SINGAPORE - Demand for dollar funding picked up momentum on Monday as deepening risk aversion rattled the global financial market.
The spread between two-year US overnight-indexed swaps and cash Treasury yields, a proxy for demand for the world’s reserve currency, narrowed to the lowest since November. Another measure, three-month yen-dollar basis swaps, slid to levels unseen since December, while equivalents in the euro and pound saw similar declines.
Still, the moves were modest and not at levels that would signify heightened concern about market stability.
Investors are looking to money markets to gauge the level of financial stress and potential impact on interest rates from the risk-asset selloff triggered by President Donald Trump’s global tariff policy. With his administration showing no sign of backing down and China set to retaliate, swaps price in a total of more than 100 basis points of rate cuts by the Federal Reserve by year-end.

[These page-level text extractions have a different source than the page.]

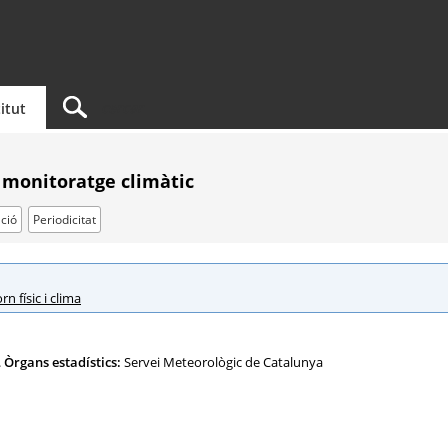
titut
 monitoratge climàtic
ció
Periodicitat
rn físic i clima
.
Òrgans estadístics:
Servei Meteorològic de Catalunya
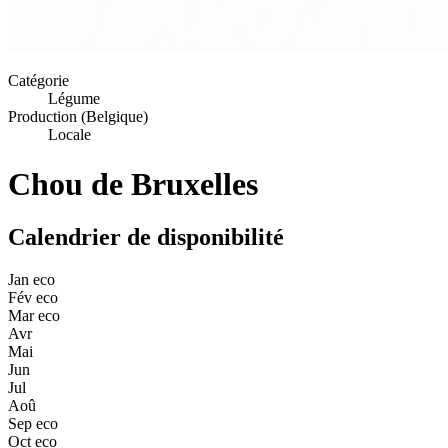
Catégorie
Légume
Production (Belgique)
Locale
Chou de Bruxelles
Calendrier de disponibilité
Jan
eco
Fév
eco
Mar
eco
Avr
Mai
Jun
Jul
Aoû
Sep
eco
Oct
eco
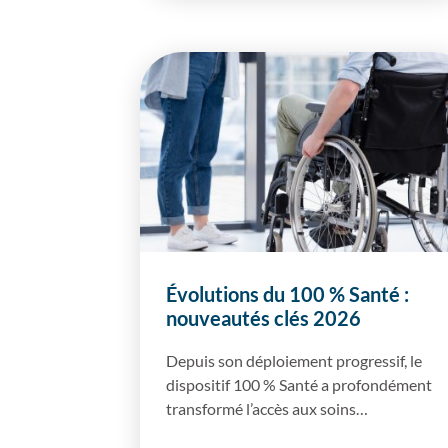
Évolutions du 100 % Santé :
nouveautés clés 2026
Depuis son déploiement progressif, le
dispositif 100 % Santé a profondément
transformé l’accès aux soins…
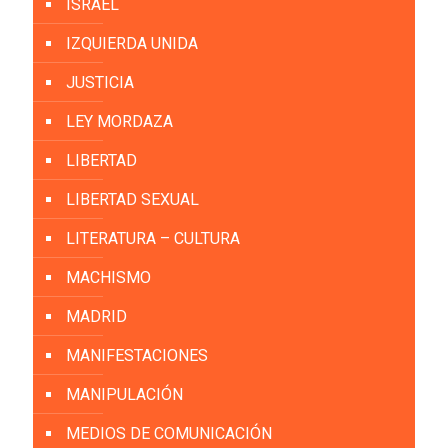
ISRAEL
IZQUIERDA UNIDA
JUSTICIA
LEY MORDAZA
LIBERTAD
LIBERTAD SEXUAL
LITERATURA – CULTURA
MACHISMO
MADRID
MANIFESTACIONES
MANIPULACIÓN
MEDIOS DE COMUNICACIÓN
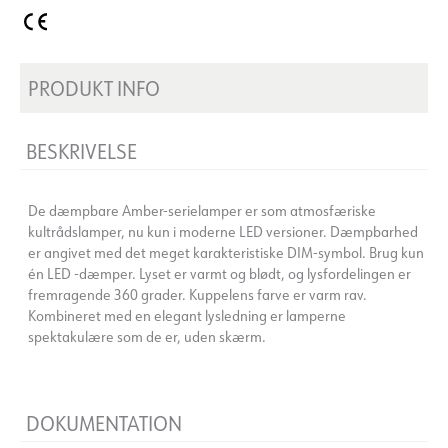
PRODUKT INFO
BESKRIVELSE
De dæmpbare Amber-serielamper er som atmosfæriske
kultrådslamper, nu kun i moderne LED versioner. Dæmpbarhed
er angivet med det meget karakteristiske DIM-symbol. Brug kun
én LED -dæmper. Lyset er varmt og blødt, og lysfordelingen er
fremragende 360 grader. Kuppelens farve er varm rav.
Kombineret med en elegant lysledning er lamperne
spektakulære som de er, uden skærm.
DOKUMENTATION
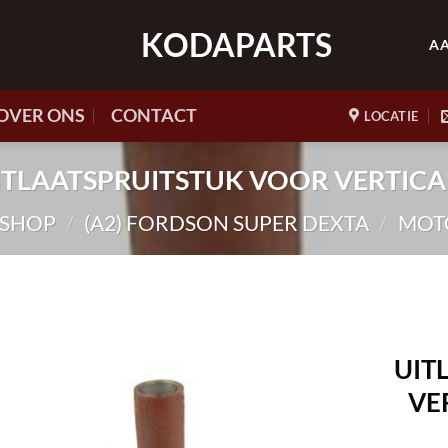
KODAPARTS
A
OVER ONS
CONTACT
LOCATIE
 UITLAATSPRUITSTUK VOOR VERTIC
SHOP
/
(A2) FORDSON SUPER DEXTA
/
MOT
UIT
VE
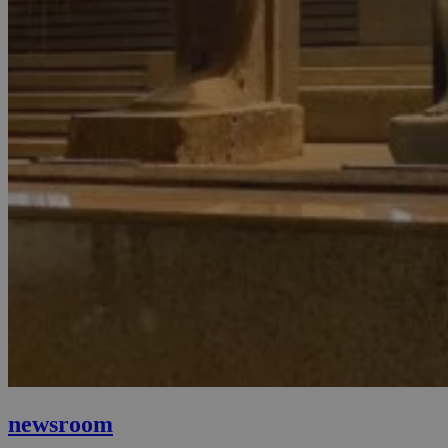
newsroom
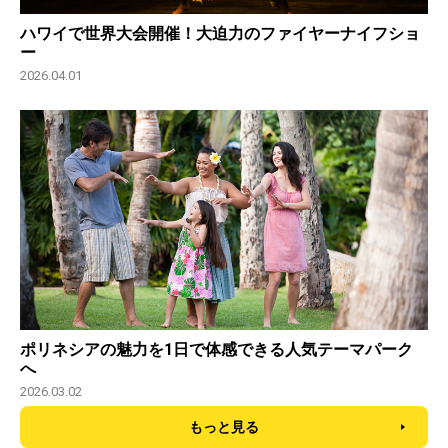
ハワイで世界大会開催！大迫力のファイヤーナイフショ
ー
2026.04.01
ポリネシアの魅力を1日で体感できる人気テーマパーク
へ
2026.03.02
もっと見る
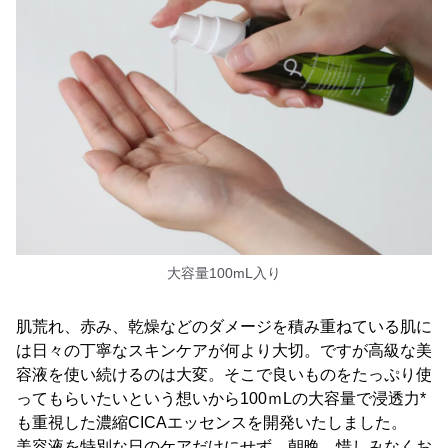
大容量100mL入り
肌荒れ、赤み、乾燥などのダメージを積み重ねている肌に
は日々の丁寧なスキンケアが何より大切。ですが高級な美
容液を使い続けるのは大変。そこで良いものをたっぷり使
ってもらいたいという想いから100ｍLの大容量で浸透力*
も重視した濃縮CICAエッセンスを開発いたしました。
美容液を特別な日のケアだけにせず、朝晩、惜しみなくお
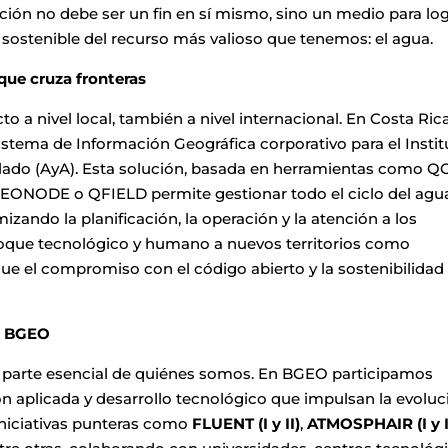
ción no debe ser un fin en sí mismo, sino un medio para log
 sostenible del recurso más valioso que tenemos: el agua.
que cruza fronteras
a nivel local, también a nivel internacional. En Costa Rica
stema de Información Geográfica corporativo para el Instit
lado (AyA). Esta solución, basada en herramientas como QG
ONODE o QFIELD permite gestionar todo el ciclo del agu
izando la planificación, la operación y la atención a los
oque tecnológico y humano a nuevos territorios como
ue el compromiso con el código abierto y la sostenibilidad
de BGEO
 parte esencial de quiénes somos. En BGEO participamos
n aplicada y desarrollo tecnológico que impulsan la evoluc
iniciativas punteras como
FLUENT (I y II)
,
ATMOSPHAIR (I y I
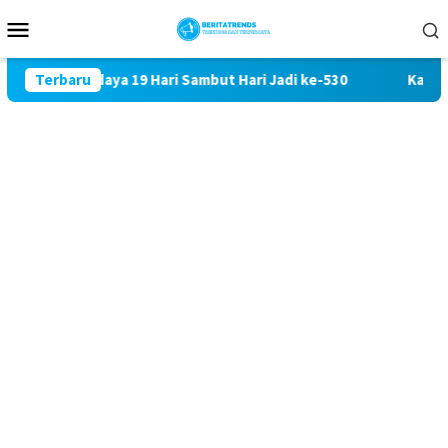
Loncat
Menu
ke
Mobile
konten
sta Budaya 19 Hari Sambut Hari Jadi ke-530
Terbaru
Kabag Keua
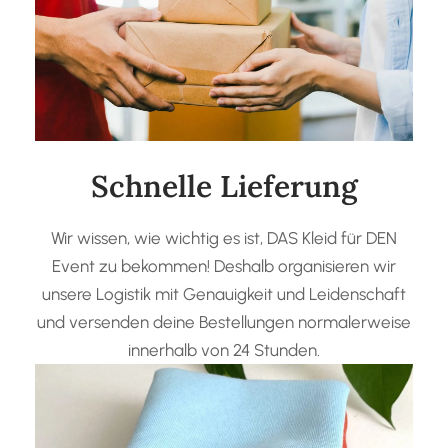
Schnelle Lieferung
Wir wissen, wie wichtig es ist, DAS Kleid für DEN
Event zu bekommen! Deshalb organisieren wir
unsere Logistik mit Genauigkeit und Leidenschaft
und versenden deine Bestellungen normalerweise
innerhalb von 24 Stunden.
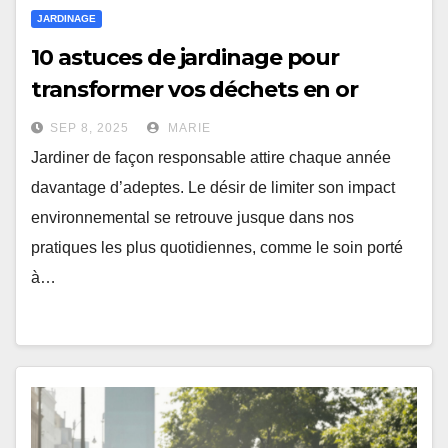
JARDINAGE
10 astuces de jardinage pour
transformer vos déchets en or
SEP 8, 2025
MARIE
Jardiner de façon responsable attire chaque année
davantage d’adeptes. Le désir de limiter son impact
environnemental se retrouve jusque dans nos
pratiques les plus quotidiennes, comme le soin porté
à…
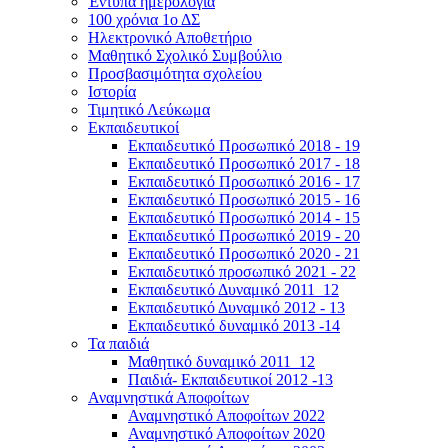
Έντυπα ημερολόγια
100 χρόνια 1ο ΔΣ
Ηλεκτρονικό Αποθετήριο
Μαθητικό Σχολικό Συμβούλιο
Προσβασιμότητα σχολείου
Ιστορία
Τιμητικό Λεύκωμα
Εκπαιδευτικοί
Εκπαιδευτικό Προσωπικό 2018 - 19
Εκπαιδευτικό Προσωπικό 2017 - 18
Εκπαιδευτικό Προσωπικό 2016 - 17
Εκπαιδευτικό Προσωπικό 2015 - 16
Εκπαιδευτικό Προσωπικό 2014 - 15
Εκπαιδευτικό Προσωπικό 2019 - 20
Εκπαιδευτικό Προσωπικό 2020 - 21
Εκπαιδευτικό προσωπικό 2021 - 22
Εκπαιδευτικό Δυναμικό 2011_12
Εκπαιδευτικό Δυναμικό 2012 - 13
Εκπαιδευτικό δυναμικό 2013 -14
Τα παιδιά
Μαθητικό δυναμικό 2011_12
Παιδιά- Εκπαιδευτικοί 2012 -13
Αναμνηστικά Αποφοίτων
Αναμνηστικό Αποφοίτων 2022
Αναμνηστικό Αποφοίτων 2020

“We may be seeing a repeat of what happened during the global pandemic albeit a smaller scale where investors, businesses and companies dashed for dollar funds, leading to a drop in liquidity in the Treasury market,” said Naokazu Koshimizu, a senior rates strategist at Nomura Securities Co. in Tokyo.
“While swaps have dropped substantially to reflect expectations of rate cuts, investors and dealers find it difficult to buy bonds,” preventing Treasury yields from matching the move.
Should higher US tariffs take effect on April 9 as announced, demand for dollar funding risks strengthening further unless the Fed takes measures such as supplying funds or cutting rates, according to Koshimizu.
Spreads in the spot and forward currency market also showed signs of modest widening, albeit not at levels that significantly impacted transactions, according to an Asia-based FX trader who asked not to be identified they aren’t authorized to speak publicly.